Introduction

In adopting the 2030 Agenda for Sustainable Development in 2015, the United Nations (UN) sought to bring the world community together to focus on wide-ranging, long-term goals.1 This builds on and significantly expands the breadth, depth, and scope that the UN had presented in 2000 with the Millennium Development Goals (MDG’s).2 Importantly, the 2030 Agenda highlights violence prevention as a key component for development and for improving quality of life in all parts of the world. The hope is that these ambitious goals will drive transformative collaborations and a generation of new ideas for addressing devastating local realities in areas of need.

The UN’s launch of Millennium Development Goals has had remarkable impact, helping to reduce extreme poverty by half and setting new standards of ambition for the 2030 Agenda’s Sustainable Development Goals (SDG’s). In addition, the World Health Organization’s (WHO’s) World Report on Violence and Health 3 serves as a compendium of knowledge on violence and also crucially helps reshape world discourse on violence—focusing efforts on a public health model for preventing violence that moves beyond the prevailing law and order paradigm. Uniting around a common vision of effective violence prevention, the WHO Violence Prevention Alliance (VPA)4 is a network of WHO Member States, international agencies, civil society organizations, and academic institutions that formed almost thirteen years ago to implement the recommendations of the influential World Report. 3 VPA members work together to generate evidence for, and to implement, effective violence prevention strategies and actions.

The 2030 Agenda calls for member states to “significantly reduce all forms of violence and related death rates everywhere”,5 and places violence as the top priority within an overarching goal to “promote peaceful and inclusive societies for sustainable development” (Goal 16). Violence, or more accurately its absence, is thus cast as a measure of societal health. For perhaps the first time, there seems to be clear acceptance that violence destroys health in both the narrow sense of causing death and disability—but also more broadly in holding back creativity, economic growth, and generation of well-being. Successful responses to this call for action will depend on new forms of scholarship and collaboration.

This Sponsored Special Issue of the Journal of Public Health Policy focuses on those new forms of research and action. They are based on a dialogue between scholars and practitioners, and our joint imagining and implementation of a next generation of violence prevention strategies. To prepare this Issue, the Guest Editors have assembled representative works of VPA members.
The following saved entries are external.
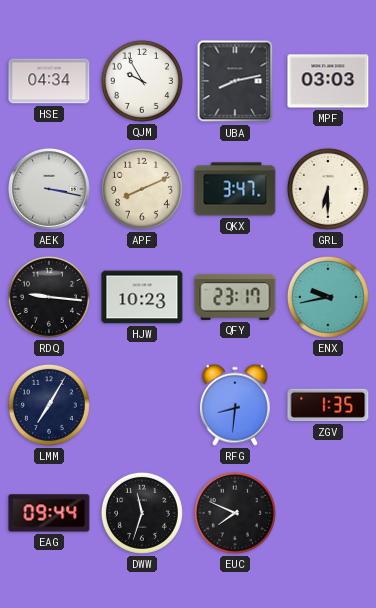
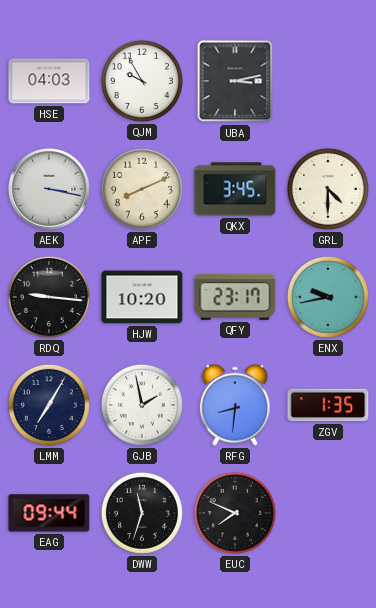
HSE: 04:34 -> 04:03
UBA: 8:13 -> 3:13
MPF: 03:03 -> none
QKX: 3:47 -> 3:45
GRL: 6:30 -> 4:30
HJW: 10:23 -> 10:20
GJB: none -> 1:58
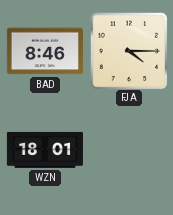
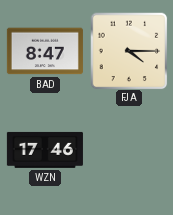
BAD: 8:46 -> 8:47
WZN: 18:01 -> 17:46
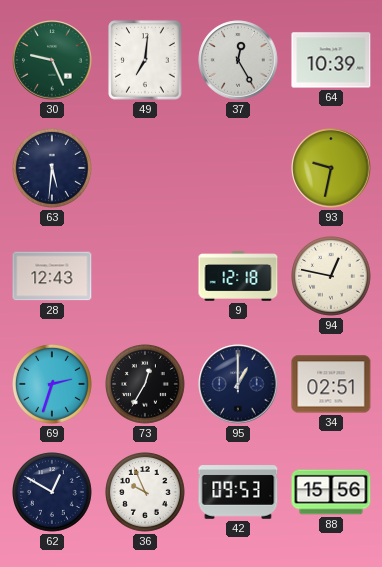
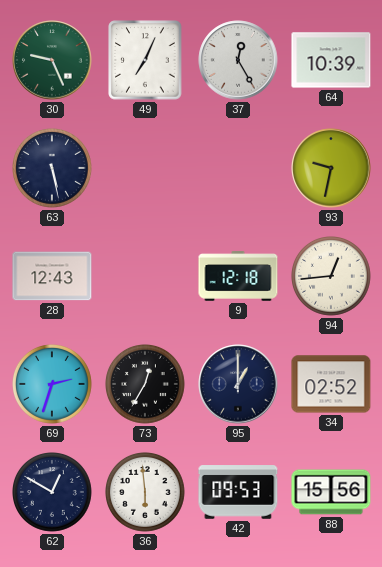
49: 7:01 -> 7:04
63: 5:31 -> 5:28
94: 12:47 -> 12:44
34: 02:51 -> 02:52
36: 9:56 -> 5:59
These include the World Bank, the United States Centers for Disease Control and Prevention, Prevention Institute, the Danish Institute Against Torture, the University of Cambridge Institute of Criminology, the London School of Hygiene and Tropical Medicine Gender Violence and Health Centre, and the Yale University Law and Psychiatry Division. We first conceived the Special Issue at a VPA meeting in 2014, and it began to take definitive shape at the 7th WHO Milestones of a Global Campaign for Violence Prevention (GCVP) Meeting, entitled “Violence Prevention and the 2030 Agenda for Sustainable Development,” in September 2015 at the WHO Headquarters in Geneva, Switzerland. The Meeting took place during the week before the UN General Assembly’s adoption of the 2030 Agenda in New York City and represented a golden opportunity for the violence prevention community to mobilize action under the agreement of all UN Member States.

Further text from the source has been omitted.